Enter account and chain abstraction. 

These are sometimes used interchangeably, but strictly speaking: 

Account abstraction involves programming a blockchain account to operate as a smart contract, i.e., computer code automatically executed once pre-determined conditions are met.
Chain abstraction allows you to interact with dApps found across different blockchains, all with the same user interface (UI). In other words, the average person can easily carry out several actions across multiple blockchains without realising they’ve done so.

As pointed out in a NEAR Protocol blog post, many dApps are, strictly speaking, frontends. This is when you consider the manual onboarding process involved with many of them, coupled with navigating different blockchains and their corresponding types of gas to cover transaction fees. Thus, chain abstraction will resolve these inconveniences.
I will focus on the former in this piece, but I will occasionally allude to chain abstraction.

The current system: Externally owned accounts (EOAs) 

Since the advent of Bitcoin (BTC) in 2009, the typical way to interact with digital assets is via wallets controlled by a public and private key pair. 
So far, this has been achieved by using non-custodial (e.g., desktop, mobile, and hardware) wallets and custodial options — the latter involving a centralised exchange or similar entity to manage your crypto — which have worked reasonably well for most BTC/crypto holders. 
Despite ongoing improvements, the system is still not as convenient as it could be, i.e., compared to other ways of sending money. 
While most of us in the space are fairly tech-savvy, and it’s easy to send and receive digital assets, there’s a large cohort of society that struggles with using crypto and might find the EOA process daunting, particularly those who would ultimately like to have full control of their funds and convenience. 
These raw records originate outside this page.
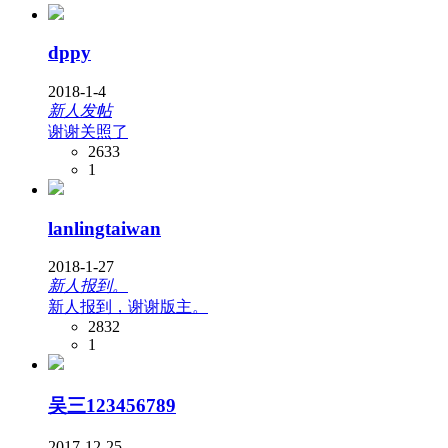
dppy
2018-1-4
新人发帖
谢谢关照了
2633
1
lanlingtaiwan
2018-1-27
新人报到。
新人报到，谢谢版主。
2832
1
吴三123456789
2017-12-25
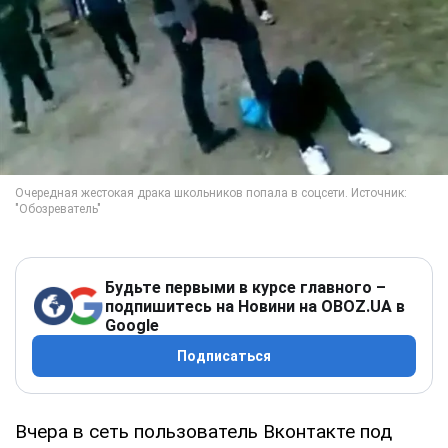
Будьте первыми в курсе главного –
подпишитесь на Новини на OBOZ.UA в
Google
Подписаться
Вчера в сеть пользователь Вконтакте под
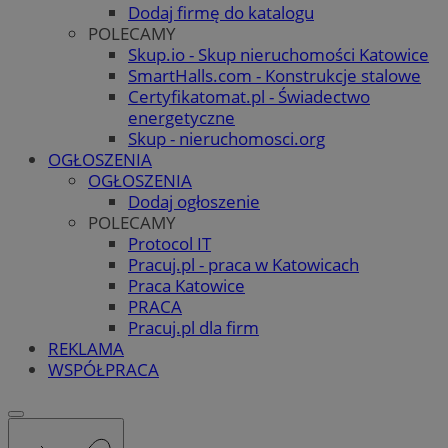
Dodaj firmę do katalogu
POLECAMY
Skup.io - Skup nieruchomości Katowice
SmartHalls.com - Konstrukcje stalowe
Certyfikatomat.pl - Świadectwo
energetyczne
Skup - nieruchomosci.org
OGŁOSZENIA
OGŁOSZENIA
Dodaj ogłoszenie
POLECAMY
Protocol IT
Pracuj.pl - praca w Katowicach
Praca Katowice
PRACA
Pracuj.pl dla firm
REKLAMA
WSPÓŁPRACA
A newer system: Account abstraction

This setup involves using smart contract accounts (SCAs) rather than relying solely on EOAs to interact with dApps. 
It provides alternatives to relying exclusively on private keys and seed phrases, copying and pasting long wallet addresses (and double-checking the info), ensuring you’re using the right network, having enough ETH to cover gas fees, etc. 
To clarify, users still need to keep keys safe. AA minimises the likelihood of losing one’s account when connecting with different dApps.
This table by QuickNode provides an excellent side-by-side comparison of EOAs and SCAs. 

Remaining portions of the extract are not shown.